Por J. A. Albertini, especial para LIBRE
Silencio
Los pájaros se han dormido
y un quedo rumor de hojas
anuncia un viento vencido.
Sylvia Landa.
Del poemario Mar de adentro.
Jacinto a duras penas se aseaba y el afeitado ya no fue diario. Perdió apetito y un anochecer de remembranza asfixiante puso, con furia, en el pequeño altar hogareño, de espaldas a la pared la imagen de la Virgen de La Caridad del Cobre de la que Florinda y él fueron devotos y cuyo santuario en la provincia de Oriente, municipio del mismo nombre, visitaron dos veces, coincidiendo la primera con la ocasión en que el escritor norteamericano Ernest Hemingway le donó al templo, de La Patrona de la Isla Prodigiosa, la medalla del Premio Nobel de Literatura.
Impotentes, los familiares asistían al deterioro paulatino de Jacinto y hubo hasta quien vaticinó: No le queda mucha vida. No obstante, una mala noticia le hizo reaccionar. Una noche de lunes Selena y Eutimio, de manera inusual, lo visitaron a una hora en que se suponía descansaban de las labores diarias. ¿Qué está pasando…? , indagó, tan pronto les abrió la puerta. Hoy, un examen médico, confirmó que papá tiene un avanzado cáncer estomacal, Eutimio fue directo. ¿Ulises con cáncer…? No, no, ¡eso no puede ser…!, negó la realidad. Sí, papá, mi suegro; tu compadre Ulises se nos muere y tú, más que nadie, tiene que acompañarlo en este trance, Selena le dijo categórica. ¿Lo sabe él? Fue el primero en enterarse, Eutimio respondió. ¿Y Artemisa…? Mañana él mismo se lo dirá, pero quiere que tú, mis hermanos y nosotros estemos presentes para que mamá sepa que no está ni estará sola en esta desgracia, Eutimio aclaró. ¡No faltaba más!, Jacinto exclamó y desde ese mismo instante depuso su dolor y abandono de viudo inconsolable para acompañar, en la penuria, al matrimonio apreciado.
Jacinto en beneficio del amigo enfermo recuperó el humor y prácticamente se mudó para el hogar de Ulises y Artemisa. A la Virgen de La Caridad del Cobre, le levantó el castigo; se disculpó por la ofensa y a raíz de entonces con frecuencia le ofrendaba flores amarillas, acompañadas de oraciones en las que fervorosamente pedía un milagro sanador que beneficiara a Ulises.
No obstante, ciencia y plegarias nada pudieron contra el mal que paulatino pero implacable engullía la existencia del condenado. Ulises, poco antes de caer en la inconsciencia definitiva, le solicitó al personal médico que lo atendía, así como a los hijos y nietos presentes que le concedieran unos minutos para hablar, en privado, con Artemisa y Jacinto: Florinda, poco antes de morir nos encomendó que cuidáramos de ti, Ulises fue directo. Por supuesto, fue un pedido innecesario, porque nosotros, los cuatro, siempre funcionamos con armonía absoluta. Ahora yo, sé que no hace falta que lo diga, puntualizó, seré el próximo en partir y quiero que cuides de Artemisa como yo lo he hecho y tú lo hiciste con Florinda, que en paz descanse y a quien espero ver en breve.

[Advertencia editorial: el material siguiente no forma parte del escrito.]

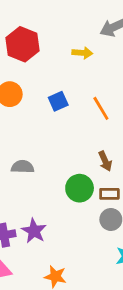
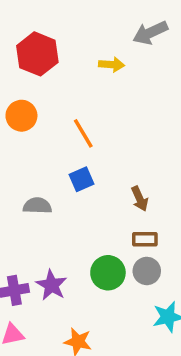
blue square: (58, 101) -> (81, 179), moved
orange line: (101, 108) -> (83, 133), moved
green circle: (80, 188) -> (108, 273), moved

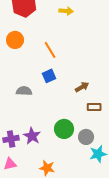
brown arrow: (140, 199) -> (82, 87), turned -96
brown rectangle: (145, 239) -> (94, 107), moved
gray circle: (147, 271) -> (86, 137), moved

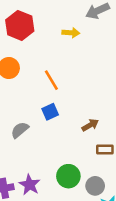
gray semicircle: (24, 91) -> (20, 130), turned -42

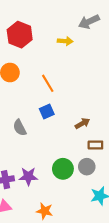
gray semicircle: (20, 130) -> (20, 128), turned -77
purple star: (30, 185) -> (28, 176), turned -30
gray circle: (95, 186) -> (87, 167), moved

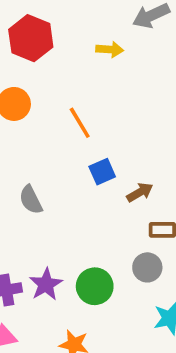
blue square: (47, 111) -> (102, 172), moved
green circle: (63, 169) -> (95, 286), moved
purple star: (28, 176) -> (46, 284), turned -30

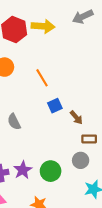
yellow arrow: (110, 49) -> (43, 26), moved, size x1.5
brown arrow: (140, 192) -> (76, 117), turned 80

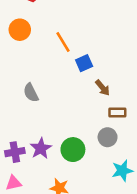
blue square: (55, 106) -> (84, 63), moved

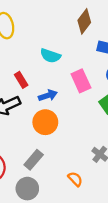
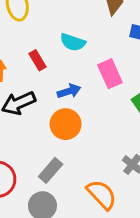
red rectangle: (21, 80) -> (37, 60), moved
orange semicircle: (75, 179) -> (102, 195), size x1.6

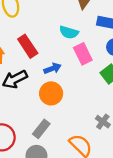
cyan semicircle: (73, 42) -> (69, 32), moved
red rectangle: (37, 60) -> (28, 46), size x1.5

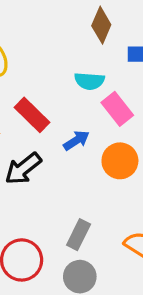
orange circle: (51, 93) -> (120, 161), moved

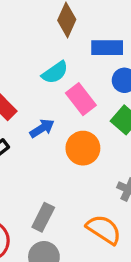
cyan semicircle: (89, 81) -> (55, 72), turned -40

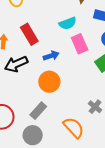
orange circle: (83, 148) -> (49, 82), moved

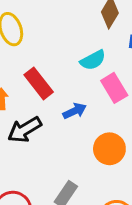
orange circle: (49, 82) -> (109, 149), moved

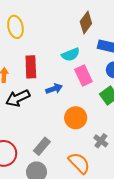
red rectangle: (39, 83) -> (31, 67), turned 30

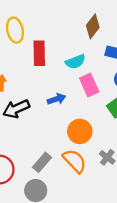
red rectangle: (31, 67) -> (39, 53), moved
orange semicircle: (79, 163) -> (75, 161), moved

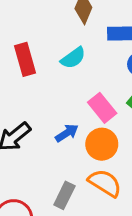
pink rectangle: (89, 85) -> (102, 108), moved
blue arrow: (57, 99) -> (67, 133), moved

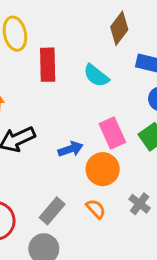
cyan semicircle: (73, 58) -> (96, 76), turned 60
orange semicircle: (105, 183) -> (96, 209), size x0.6

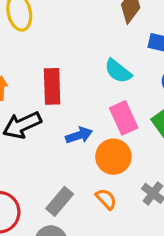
red rectangle: (48, 65) -> (52, 86), moved
cyan semicircle: (96, 76) -> (118, 71), moved

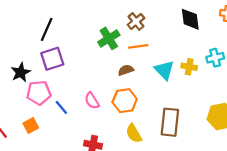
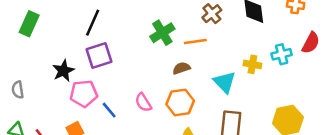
brown cross: (136, 21) -> (212, 14), moved
cyan triangle: (164, 70) -> (225, 82), moved

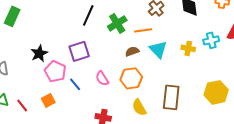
black line: (93, 23) -> (88, 15), moved
purple square: (99, 56) -> (79, 51), moved
cyan triangle: (225, 82) -> (158, 49), moved
pink pentagon: (84, 94) -> (55, 71), turned 30

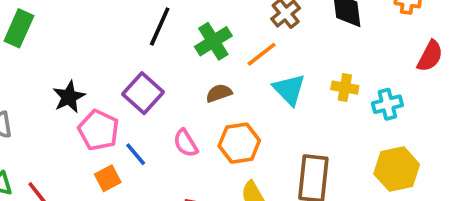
orange line: (143, 30) -> (262, 54), turned -30
cyan cross: (211, 40) -> (387, 104), moved
purple square: (79, 51) -> (143, 93), turned -30
brown semicircle: (132, 51) -> (219, 93), moved
orange square: (48, 100) -> (108, 178), moved

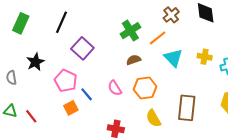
black line: (160, 26) -> (62, 22), moved
purple square: (143, 93) -> (82, 48), moved
black star: (69, 97) -> (35, 62), moved

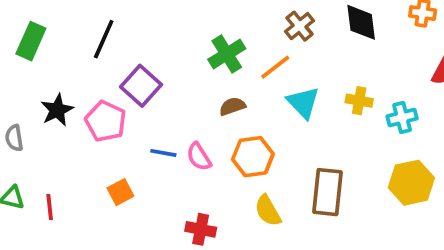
pink pentagon: (66, 81) -> (106, 121), moved
blue line: (87, 94) -> (163, 153), moved, turned -40
red line: (31, 116) -> (50, 207), turned 32

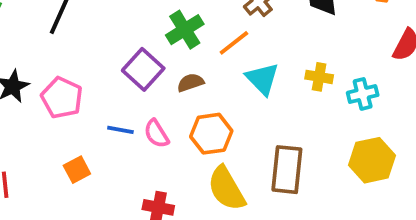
purple square: (141, 86) -> (143, 69), moved
yellow semicircle: (268, 211) -> (226, 189), size x1.4

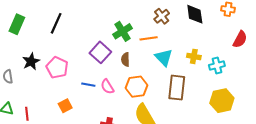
orange line: (234, 43) -> (149, 38), turned 30
brown semicircle: (190, 83) -> (125, 59), turned -72
brown rectangle: (287, 170) -> (177, 88), moved

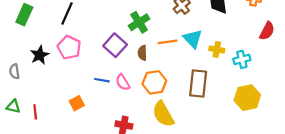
orange line: (149, 38) -> (168, 42), moved
cyan triangle: (164, 57) -> (193, 39), moved
pink pentagon: (57, 68) -> (69, 47), moved

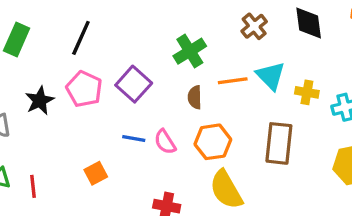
purple square: (115, 45) -> (134, 84), moved

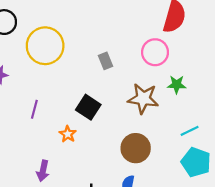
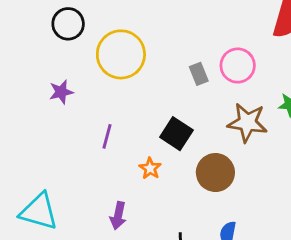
pink circle: (155, 52) -> (238, 66), moved
brown circle: (136, 148) -> (215, 173), moved

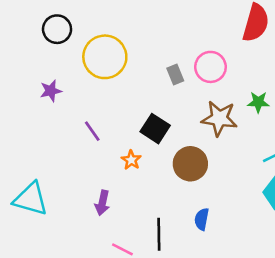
purple line: (107, 136) -> (92, 131), turned -50

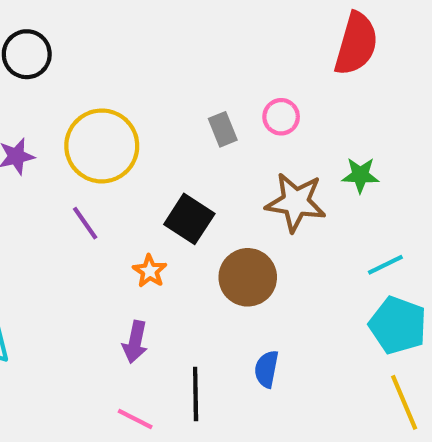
yellow circle: (105, 57) -> (102, 146), moved
pink circle: (210, 67) -> (281, 117), size x0.7
purple arrow: (102, 203) -> (135, 342), moved

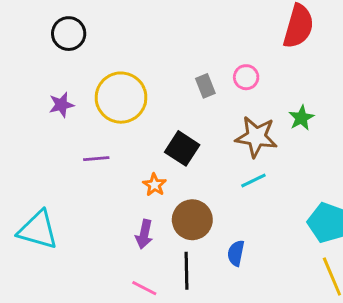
green star: (360, 175) -> (301, 118), turned -30
purple line: (85, 223) -> (96, 159), moved, turned -60
cyan line: (385, 265) -> (253, 180), moved
brown circle: (248, 277) -> (192, 220), moved

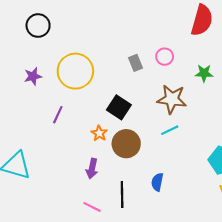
green star: (301, 118) -> (204, 73), moved, turned 30
purple line: (96, 159) -> (58, 115), turned -60
brown circle: (192, 220) -> (126, 144), moved

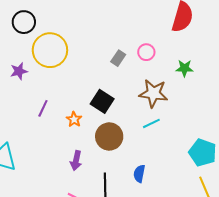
gray rectangle: (136, 63) -> (118, 58), turned 56
yellow circle: (75, 71) -> (50, 50), moved
orange star: (99, 133) -> (74, 119), moved

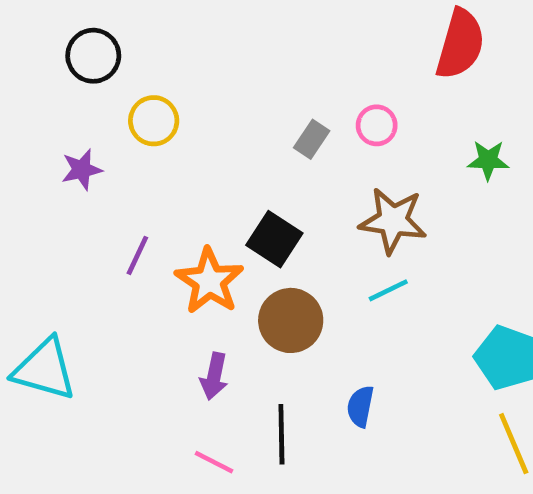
yellow circle: (50, 50) -> (154, 121), size x0.6
green star: (184, 68) -> (488, 160), moved
orange star: (74, 119) -> (209, 281), size x1.8

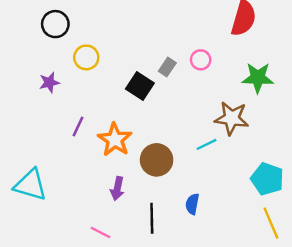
green star: (488, 160) -> (258, 78), size x1.5
brown star: (393, 221) -> (232, 118), moved
black square: (274, 239) -> (140, 86), moved
pink line: (214, 462) -> (101, 233), moved

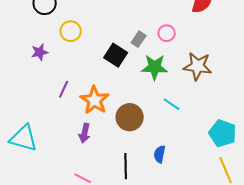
green star: (258, 78) -> (155, 67), moved
brown star: (232, 118) -> (198, 66), moved
cyan line: (207, 144) -> (172, 104), turned 60
purple arrow: (117, 188) -> (85, 133), moved

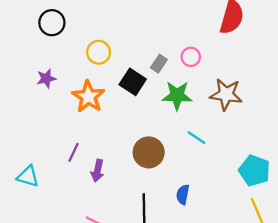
yellow circle: (71, 31) -> (99, 52), moved
purple line: (64, 89) -> (74, 152), moved
orange star: (95, 100) -> (88, 97), moved
cyan triangle: (24, 138) -> (28, 176), size x0.7

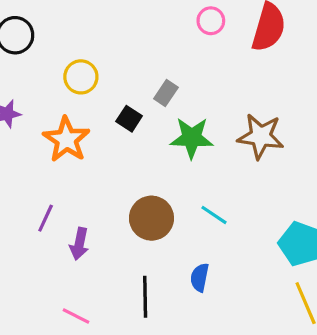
pink circle: (191, 57) -> (211, 21), moved
black square: (133, 82) -> (129, 119), size x0.7
cyan line: (196, 138) -> (214, 215), moved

Tanto Jacinto como Artemisa, con independencia uno del otro, experimentaron cortedad y no desprendieron las miradas respectivas del rostro de Ulises que, haciéndose cargo de la situación embarazosa que estaba creando, sonrió enigmático y suavizó al recordar: Florinda nos dijo, más o menos, que hijos y nietos no son lo mismo, porque la juventud toma distancia de la vejez y los viejos; viejos somos. ¡Te la encargo!, determinó.
Ulises dejó de respirar horas después. Sucedió al amanecer de un día que despertó bajo una fuerte tormenta de verano que en el cielo oscuro trazaba el zigzagueo de centellas que eructaban truenos. Y bajo aguaceros que derivaron en temporal se veló y sepultó el cuerpo del que en vida todos quisieron.